In other words, a "real scientist" is anybody who's willing to tear down all those human hours of scientific observation, ignore a century of human endeavor, all of which does not agree with your world view? :)

Be honest. You only like the idea of a "scientific cowboy" because the current evidence for evolution is supported by all the data you'd like to see thrown down and re-synthesized. Do you hope that if you could just get all the reality check (empirical evidence) out of the way, that suddenly a new paradigm of creationism/ID would emerge like a phoenix from the ashes?

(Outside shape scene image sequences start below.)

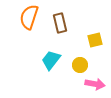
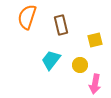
orange semicircle: moved 2 px left
brown rectangle: moved 1 px right, 2 px down
pink arrow: rotated 90 degrees clockwise
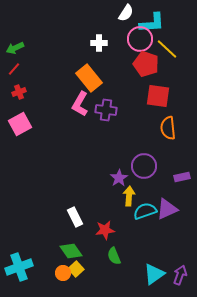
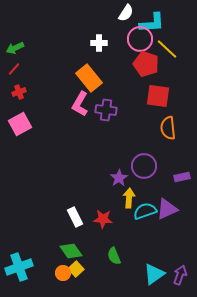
yellow arrow: moved 2 px down
red star: moved 2 px left, 11 px up; rotated 12 degrees clockwise
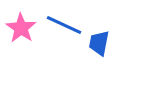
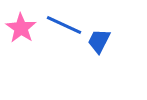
blue trapezoid: moved 2 px up; rotated 16 degrees clockwise
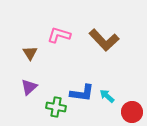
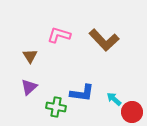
brown triangle: moved 3 px down
cyan arrow: moved 7 px right, 3 px down
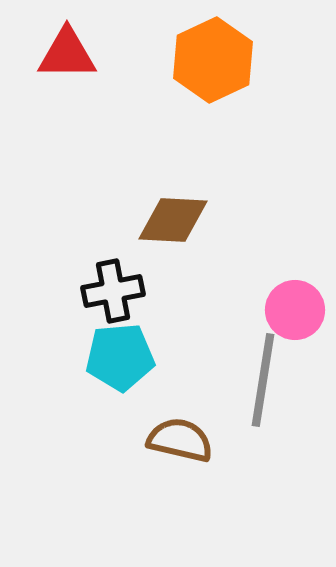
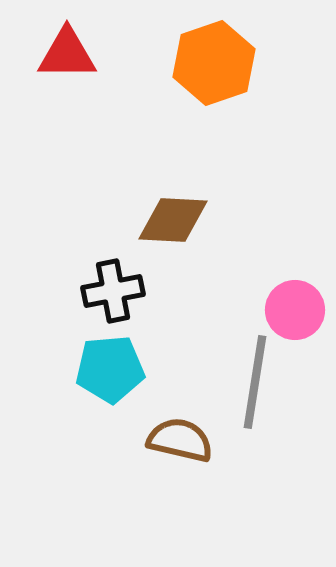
orange hexagon: moved 1 px right, 3 px down; rotated 6 degrees clockwise
cyan pentagon: moved 10 px left, 12 px down
gray line: moved 8 px left, 2 px down
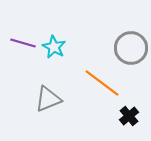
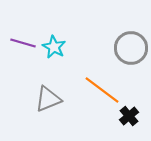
orange line: moved 7 px down
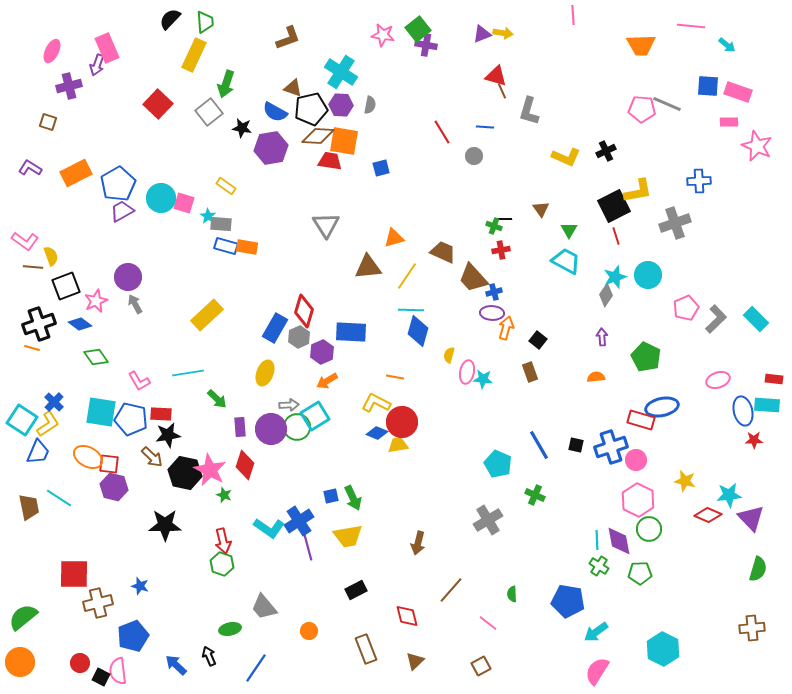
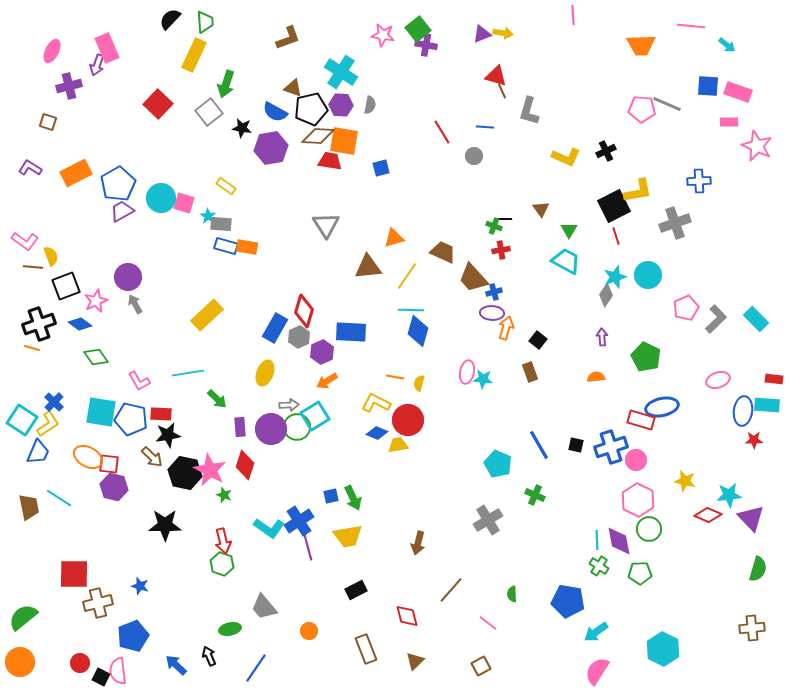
yellow semicircle at (449, 355): moved 30 px left, 28 px down
blue ellipse at (743, 411): rotated 20 degrees clockwise
red circle at (402, 422): moved 6 px right, 2 px up
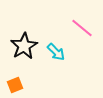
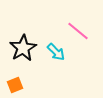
pink line: moved 4 px left, 3 px down
black star: moved 1 px left, 2 px down
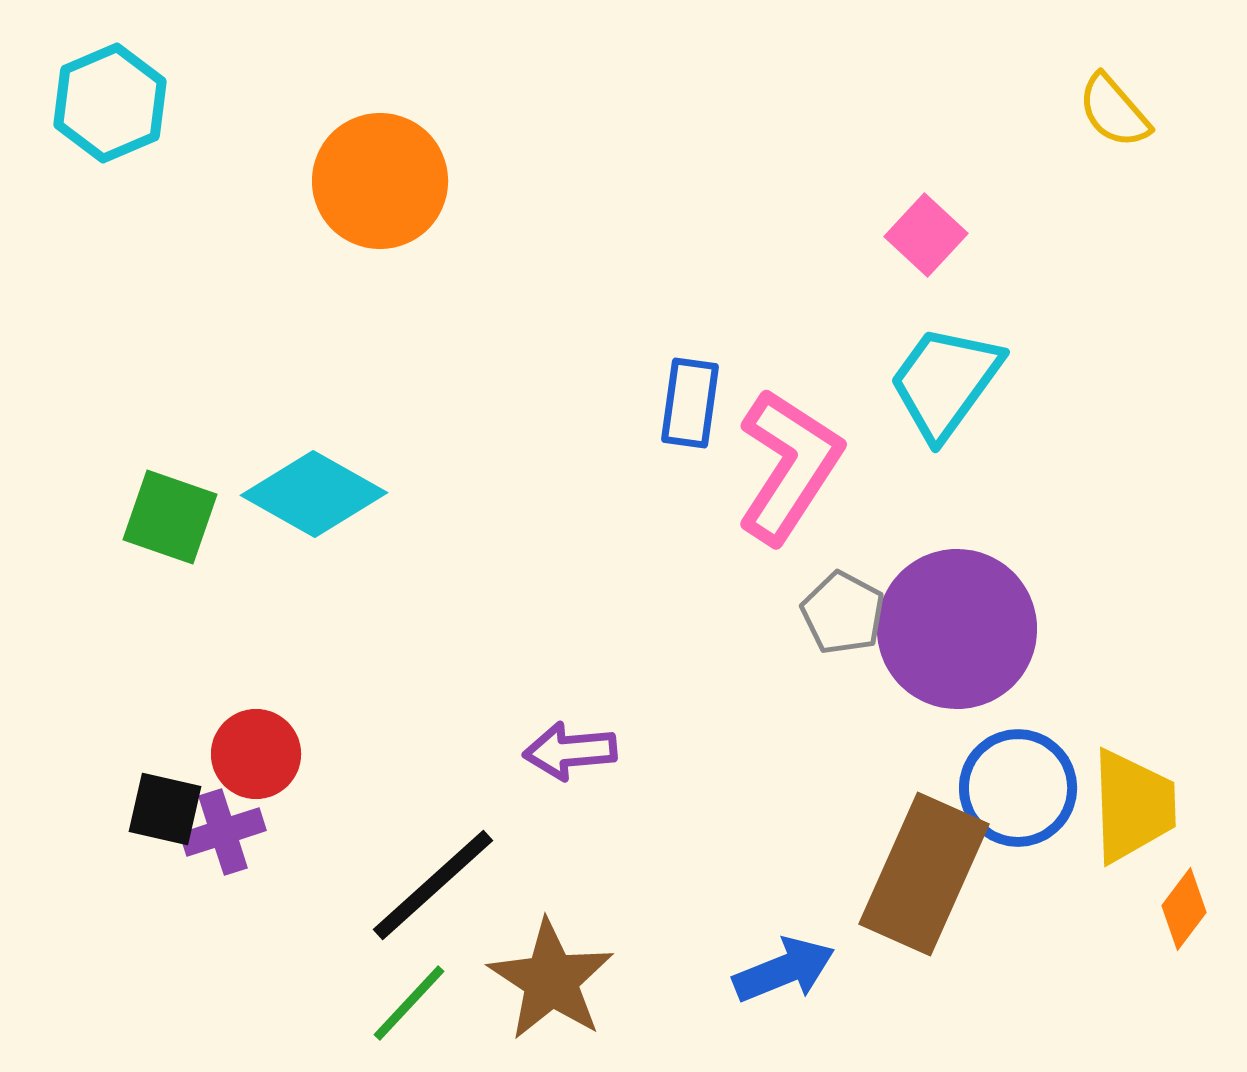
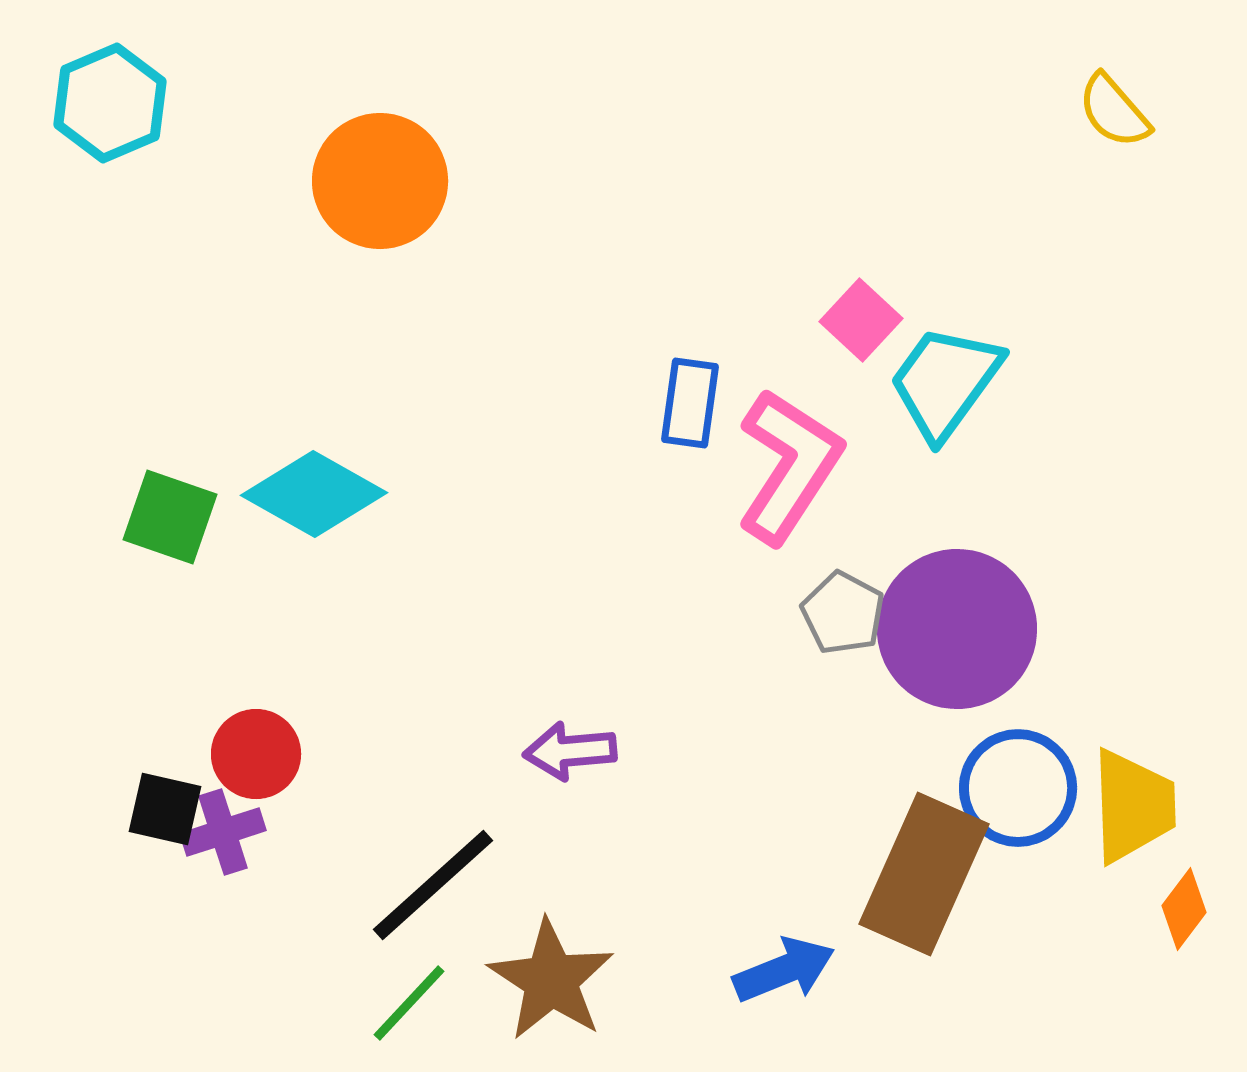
pink square: moved 65 px left, 85 px down
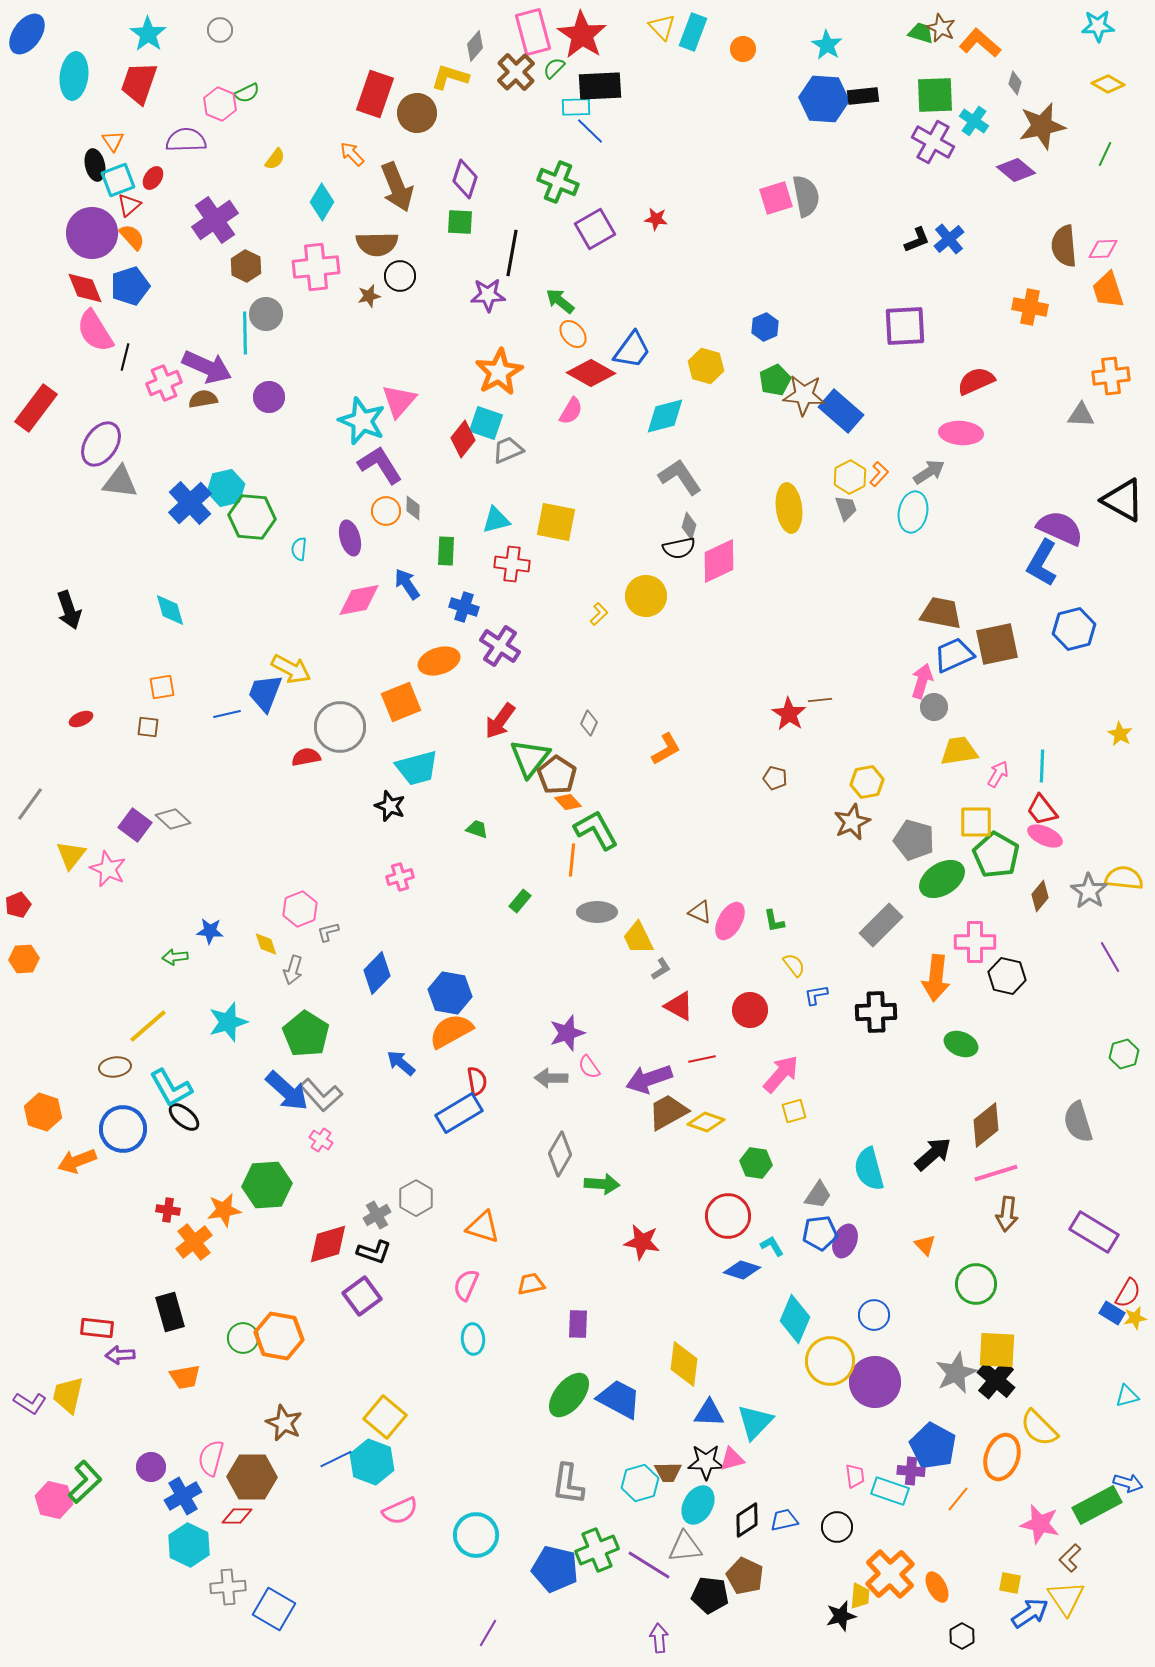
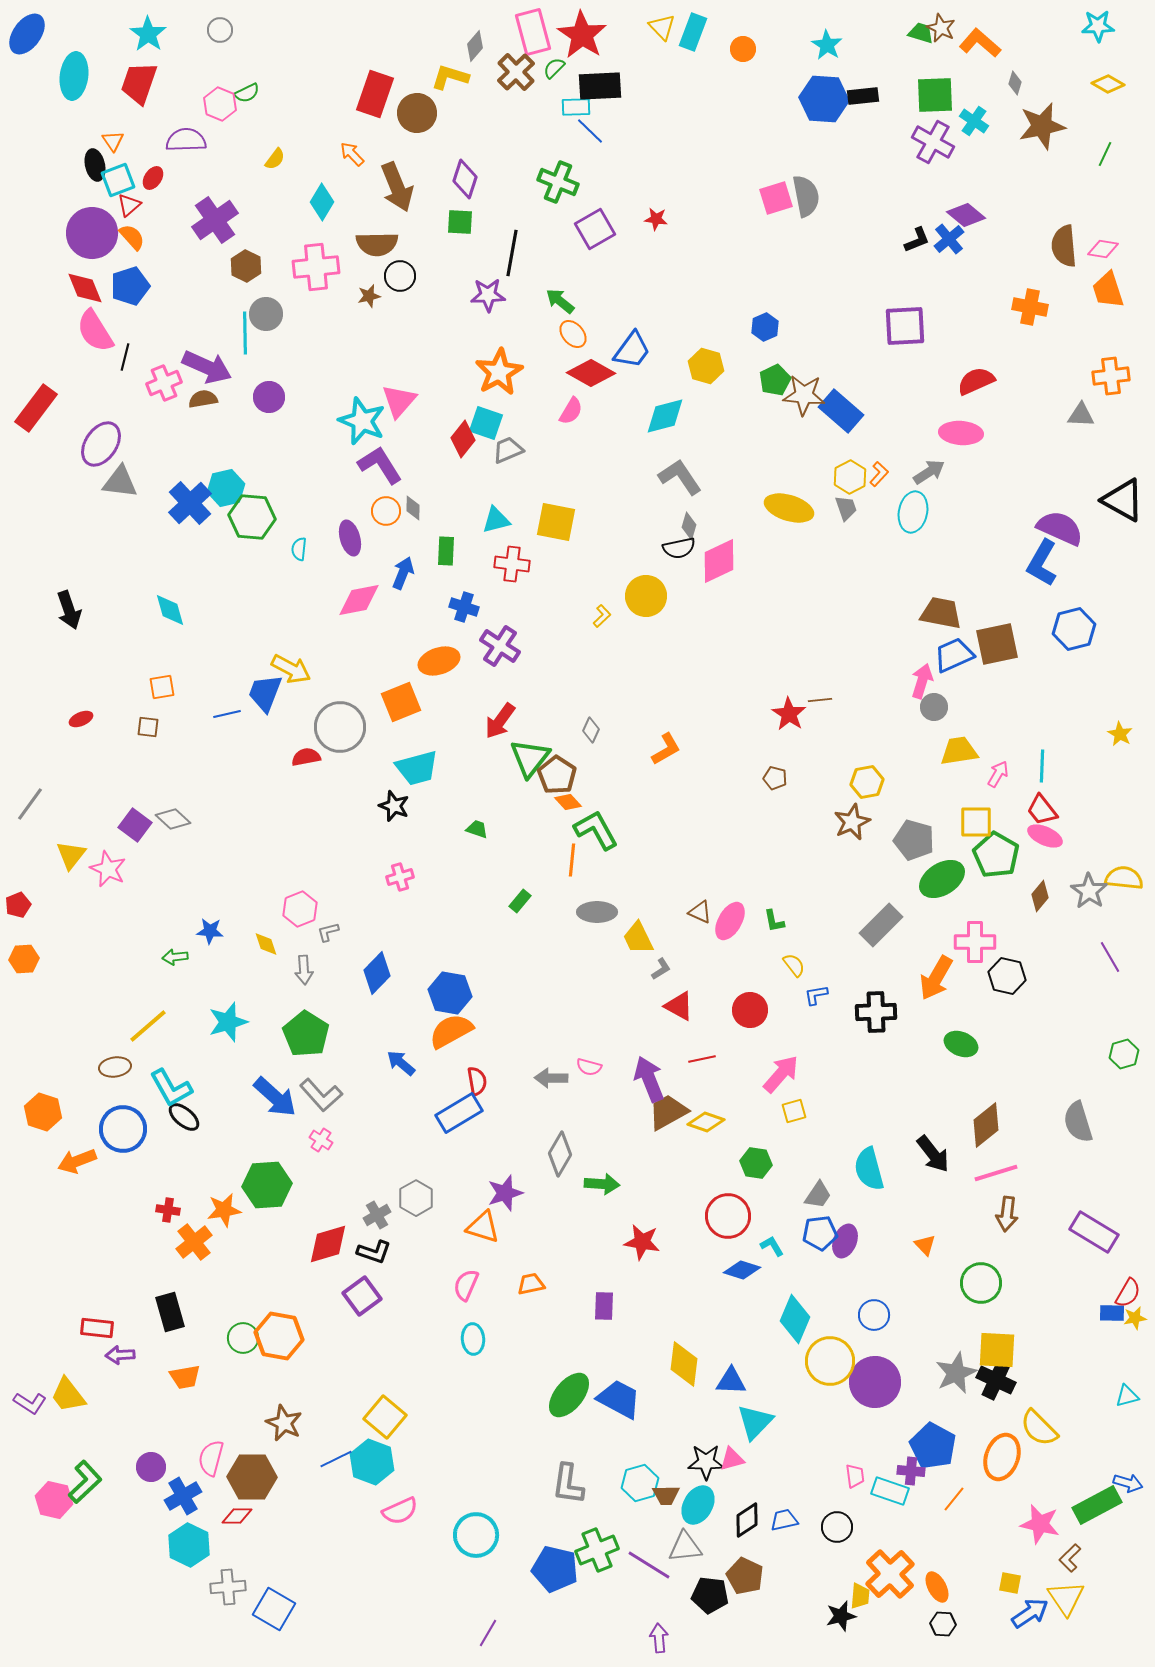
purple diamond at (1016, 170): moved 50 px left, 45 px down
pink diamond at (1103, 249): rotated 12 degrees clockwise
yellow ellipse at (789, 508): rotated 66 degrees counterclockwise
blue arrow at (407, 584): moved 4 px left, 11 px up; rotated 56 degrees clockwise
yellow L-shape at (599, 614): moved 3 px right, 2 px down
gray diamond at (589, 723): moved 2 px right, 7 px down
black star at (390, 806): moved 4 px right
gray arrow at (293, 970): moved 11 px right; rotated 20 degrees counterclockwise
orange arrow at (936, 978): rotated 24 degrees clockwise
purple star at (567, 1033): moved 62 px left, 160 px down
pink semicircle at (589, 1067): rotated 40 degrees counterclockwise
purple arrow at (649, 1079): rotated 87 degrees clockwise
blue arrow at (287, 1091): moved 12 px left, 6 px down
black arrow at (933, 1154): rotated 93 degrees clockwise
green circle at (976, 1284): moved 5 px right, 1 px up
blue rectangle at (1112, 1313): rotated 30 degrees counterclockwise
purple rectangle at (578, 1324): moved 26 px right, 18 px up
black cross at (996, 1380): rotated 15 degrees counterclockwise
yellow trapezoid at (68, 1395): rotated 51 degrees counterclockwise
blue triangle at (709, 1413): moved 22 px right, 32 px up
brown trapezoid at (668, 1472): moved 2 px left, 23 px down
orange line at (958, 1499): moved 4 px left
black hexagon at (962, 1636): moved 19 px left, 12 px up; rotated 25 degrees counterclockwise
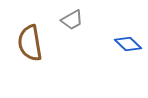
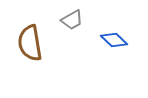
blue diamond: moved 14 px left, 4 px up
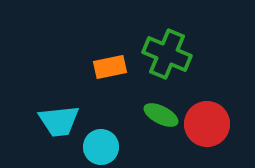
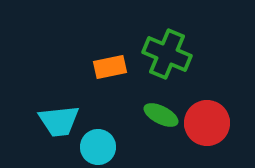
red circle: moved 1 px up
cyan circle: moved 3 px left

If you re-synthesized all the information we have to date, all one hundred thousand (probably more) of biology papers, papers on the genome, papers on genetics, etc etc. you would get the same squishy and increasingly complex and lovely paradigm that we've been operating from, all these years.

One last thing: You seem to labor under the delusion that scientists are slaves to some kind of robotic nature that repeats (as a mantra) "central dogma, central dogma". That's scientific Hollywood-ism...purely born out of those movies where the white-bearded old scientist slaps his forehead and exclaims, "My goodness! Little Jimmy was right all along! The Martians DO exist! I was such a fool!"

That's not how reality works. The article I cited above has plenty of discussion about how to test current thought or where to go for new research ideas. If the "paradigm" as we can call it, is wrong, then these research endeavors should uncover it. If new research endeavors uncover something wrong in the core ideas of biology, they get revised. That is how science works.

I despair, Charlie, that you'll ever have an understanding of the vast undertaking that is science included in which are the uneasy truces, the arguments, the bickering, the measuring and re-measuring, the criticism, the one-upmanship, the competition between laboratories....there is not one big scientific conspiracy keeping theories like ID down. The "conspiracy" is in ID itself. It conspires not to work.